President Obama revealed his plans for restructuring the US financial regulatory system last week. The broad principles and priorities of the plan were already known, courtesy of an article by Timothy Geithner and Lawrence Summers, two of its main architects, in the Washington Post, a couple of weeks ago. Now the proposals are on the table and, from the initial responses, a tough fight in Congress awaits them. After the events of the past year, during which the excesses of the financial system and the threat they posed to the global economy were so vivid, there cannot be any support for maintaining the status quo. However, any plan to change the system will inevitably have greater impact on some components of the system than on others, and that is where the resistance is bound to come.

 

From an objective standpoint, the plan is quite consciously balanced between the need to preserve and encourage the creative power of market forces and the need to rein them in. Consequently, while there is resistance brewing against many of the specific proposals, there is also some scepticism about their effectiveness. There need not be. Ultimately, the test of the plan will be in its execution. Meanwhile, it is important to remember that the fundamental principles that govern financial regulation and which formed the bedrock of the US system that was set up after the crash of 1929 — transparency and prudence — remain as critical as ever. It was the absence of these attributes in many of the new directions in which financial services ventured in recent times that resulted in the meltdown. That basic lesson has not been lost sight of in the Obama plan which, quite logically, is premised on the need to extend the application of these principles in a meaningful way across the entire spectrum of financial activity.

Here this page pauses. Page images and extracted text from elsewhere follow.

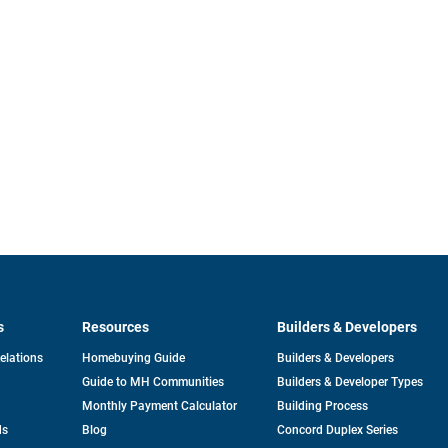
s
Resources
Builders & Developers
opens
Relations
Homebuying Guide
Builders & Developers
in
Guide to MH Communities
Builders & Developer Types
a
new
Monthly Payment Calculator
Building Process
tab
ds
Blog
Concord Duplex Series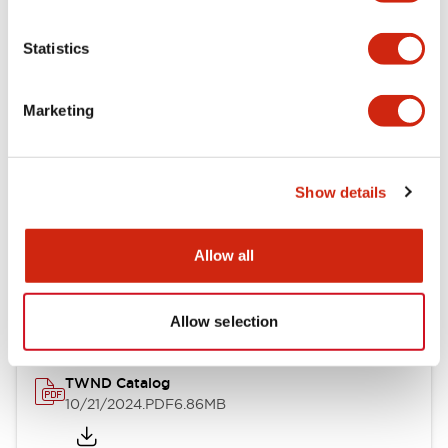
Electrical Specifications
Statistics
Mechanical Specifications
Marketing
Other Specifications
Show details
Documents and Files
Allow all
Catalogs & Brochures
CAD Files
Approvals And Standard
Allow selection
TWND Catalog
10/21/2024
.PDF
6.86MB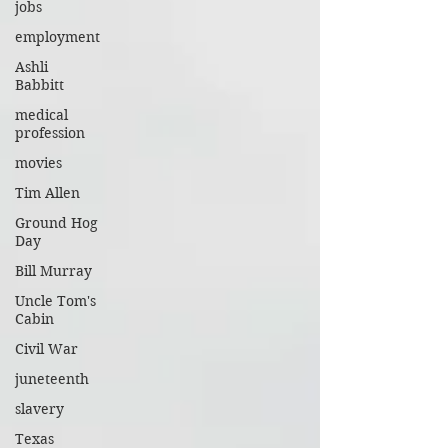
jobs
employment
Ashli
Babbitt
medical
profession
movies
Tim Allen
Ground Hog
Day
Bill Murray
Uncle Tom's
Cabin
Civil War
juneteenth
slavery
Texas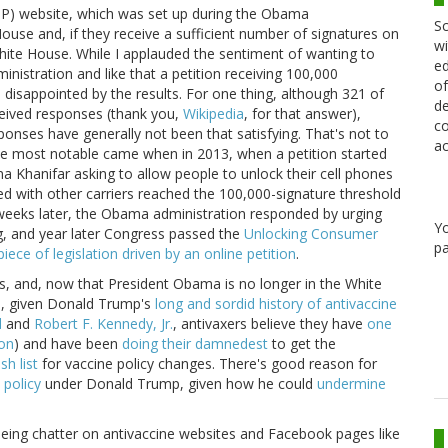
) website, which was set up during the Obama
Sc
House and, if they receive a sufficient number of signatures on
wi
 White House. While I applauded the sentiment of wanting to
ed
nistration and like that a petition receiving 100,000
of
 disappointed by the results. For one thing, although 321 of
de
ceived responses (thank you,
Wikipedia
, for that answer),
co
onses have generally not been that satisfying. That's not to
ac
e most notable came when in 2013, when a petition started
ina Khanifar asking to allow people to unlock their cell phones
sed with other carriers reached the 100,000-signature threshold
weeks later, the Obama administration responded by urging
Y
g, and year later Congress passed the
Unlocking Consumer
pa
 piece of legislation driven by an online petition
.
ns, and, now that President Obama is no longer in the White
d, given Donald Trump's
long and sordid history of antivaccine
d
and
Robert F. Kennedy, Jr.
, antivaxers believe they have
one
on
) and have been
doing their damnedest
to get the
sh list
for vaccine policy changes. There's good reason for
 policy
under Donald Trump, given how he could
undermine
seeing chatter on antivaccine websites and Facebook pages like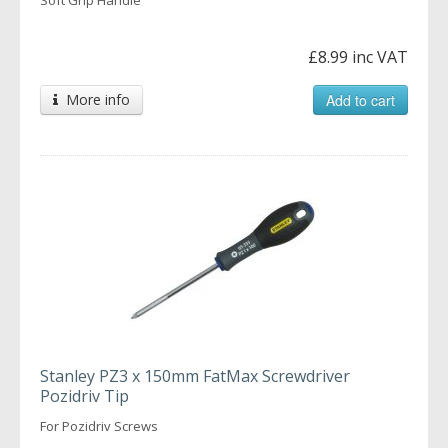
£8.99 inc VAT
More info
Add to cart
Stanley PZ3 x 150mm FatMax Screwdriver
Pozidriv Tip
For Pozidriv Screws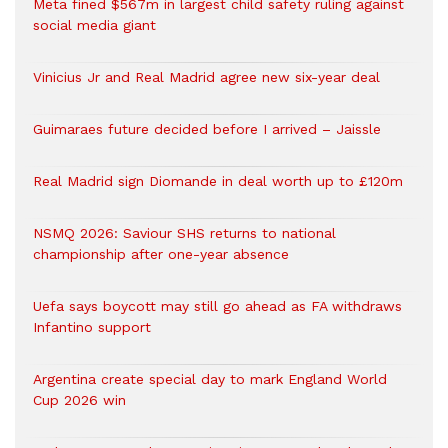
Meta fined $567m in largest child safety ruling against
social media giant
Vinicius Jr and Real Madrid agree new six-year deal
Guimaraes future decided before I arrived – Jaissle
Real Madrid sign Diomande in deal worth up to £120m
NSMQ 2026: Saviour SHS returns to national
championship after one-year absence
Uefa says boycott may still go ahead as FA withdraws
Infantino support
Argentina create special day to mark England World
Cup 2026 win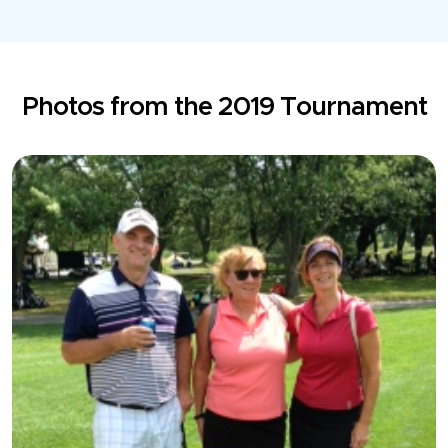
Photos from the 2019 Tournament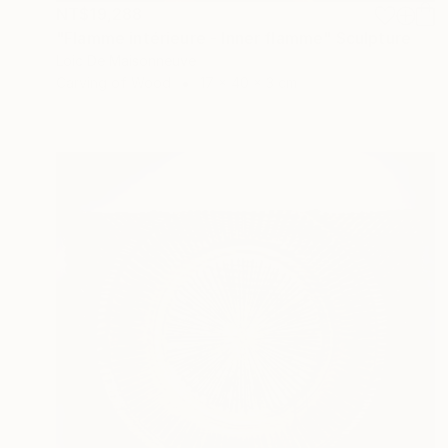
NT$19,288
"Flamme intérieure - Inner flamme" Sculpture
Loic De Maisonneuve
Carving of Wood
17 x 40 x 3 cm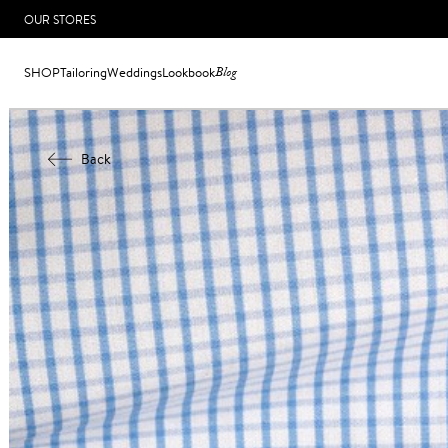
OUR STORES
SHOP
Tailoring
Weddings
Lookbook
Blog
Back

An important component of the plan, for example, is a consumer protection agency for financial products and services, whose mandate will be to find and enforce ways to simplify communication to individual consumers and the nature of contracts between them and financial institutions. This would truly be a leap forward in transparency, without any accompanying increase in the costs of doing business. On the prudential front, the most significant advance is the recognition of systemic risks, particularly the threat that large, diversified financial conglomerates pose to the entire financial system. An integrated view of their exposures and linkages and appropriate prudential measures based on it directly addresses the lacuna that became evident in the collapse or near-collapse of several of these institutions. The logic of extending transparency and prudential requirements to every segment of the financial sector supports the non-disruptive approach that the Obama administration has chosen to take. The true measure of its appropriateness may well be the resistance from both sides.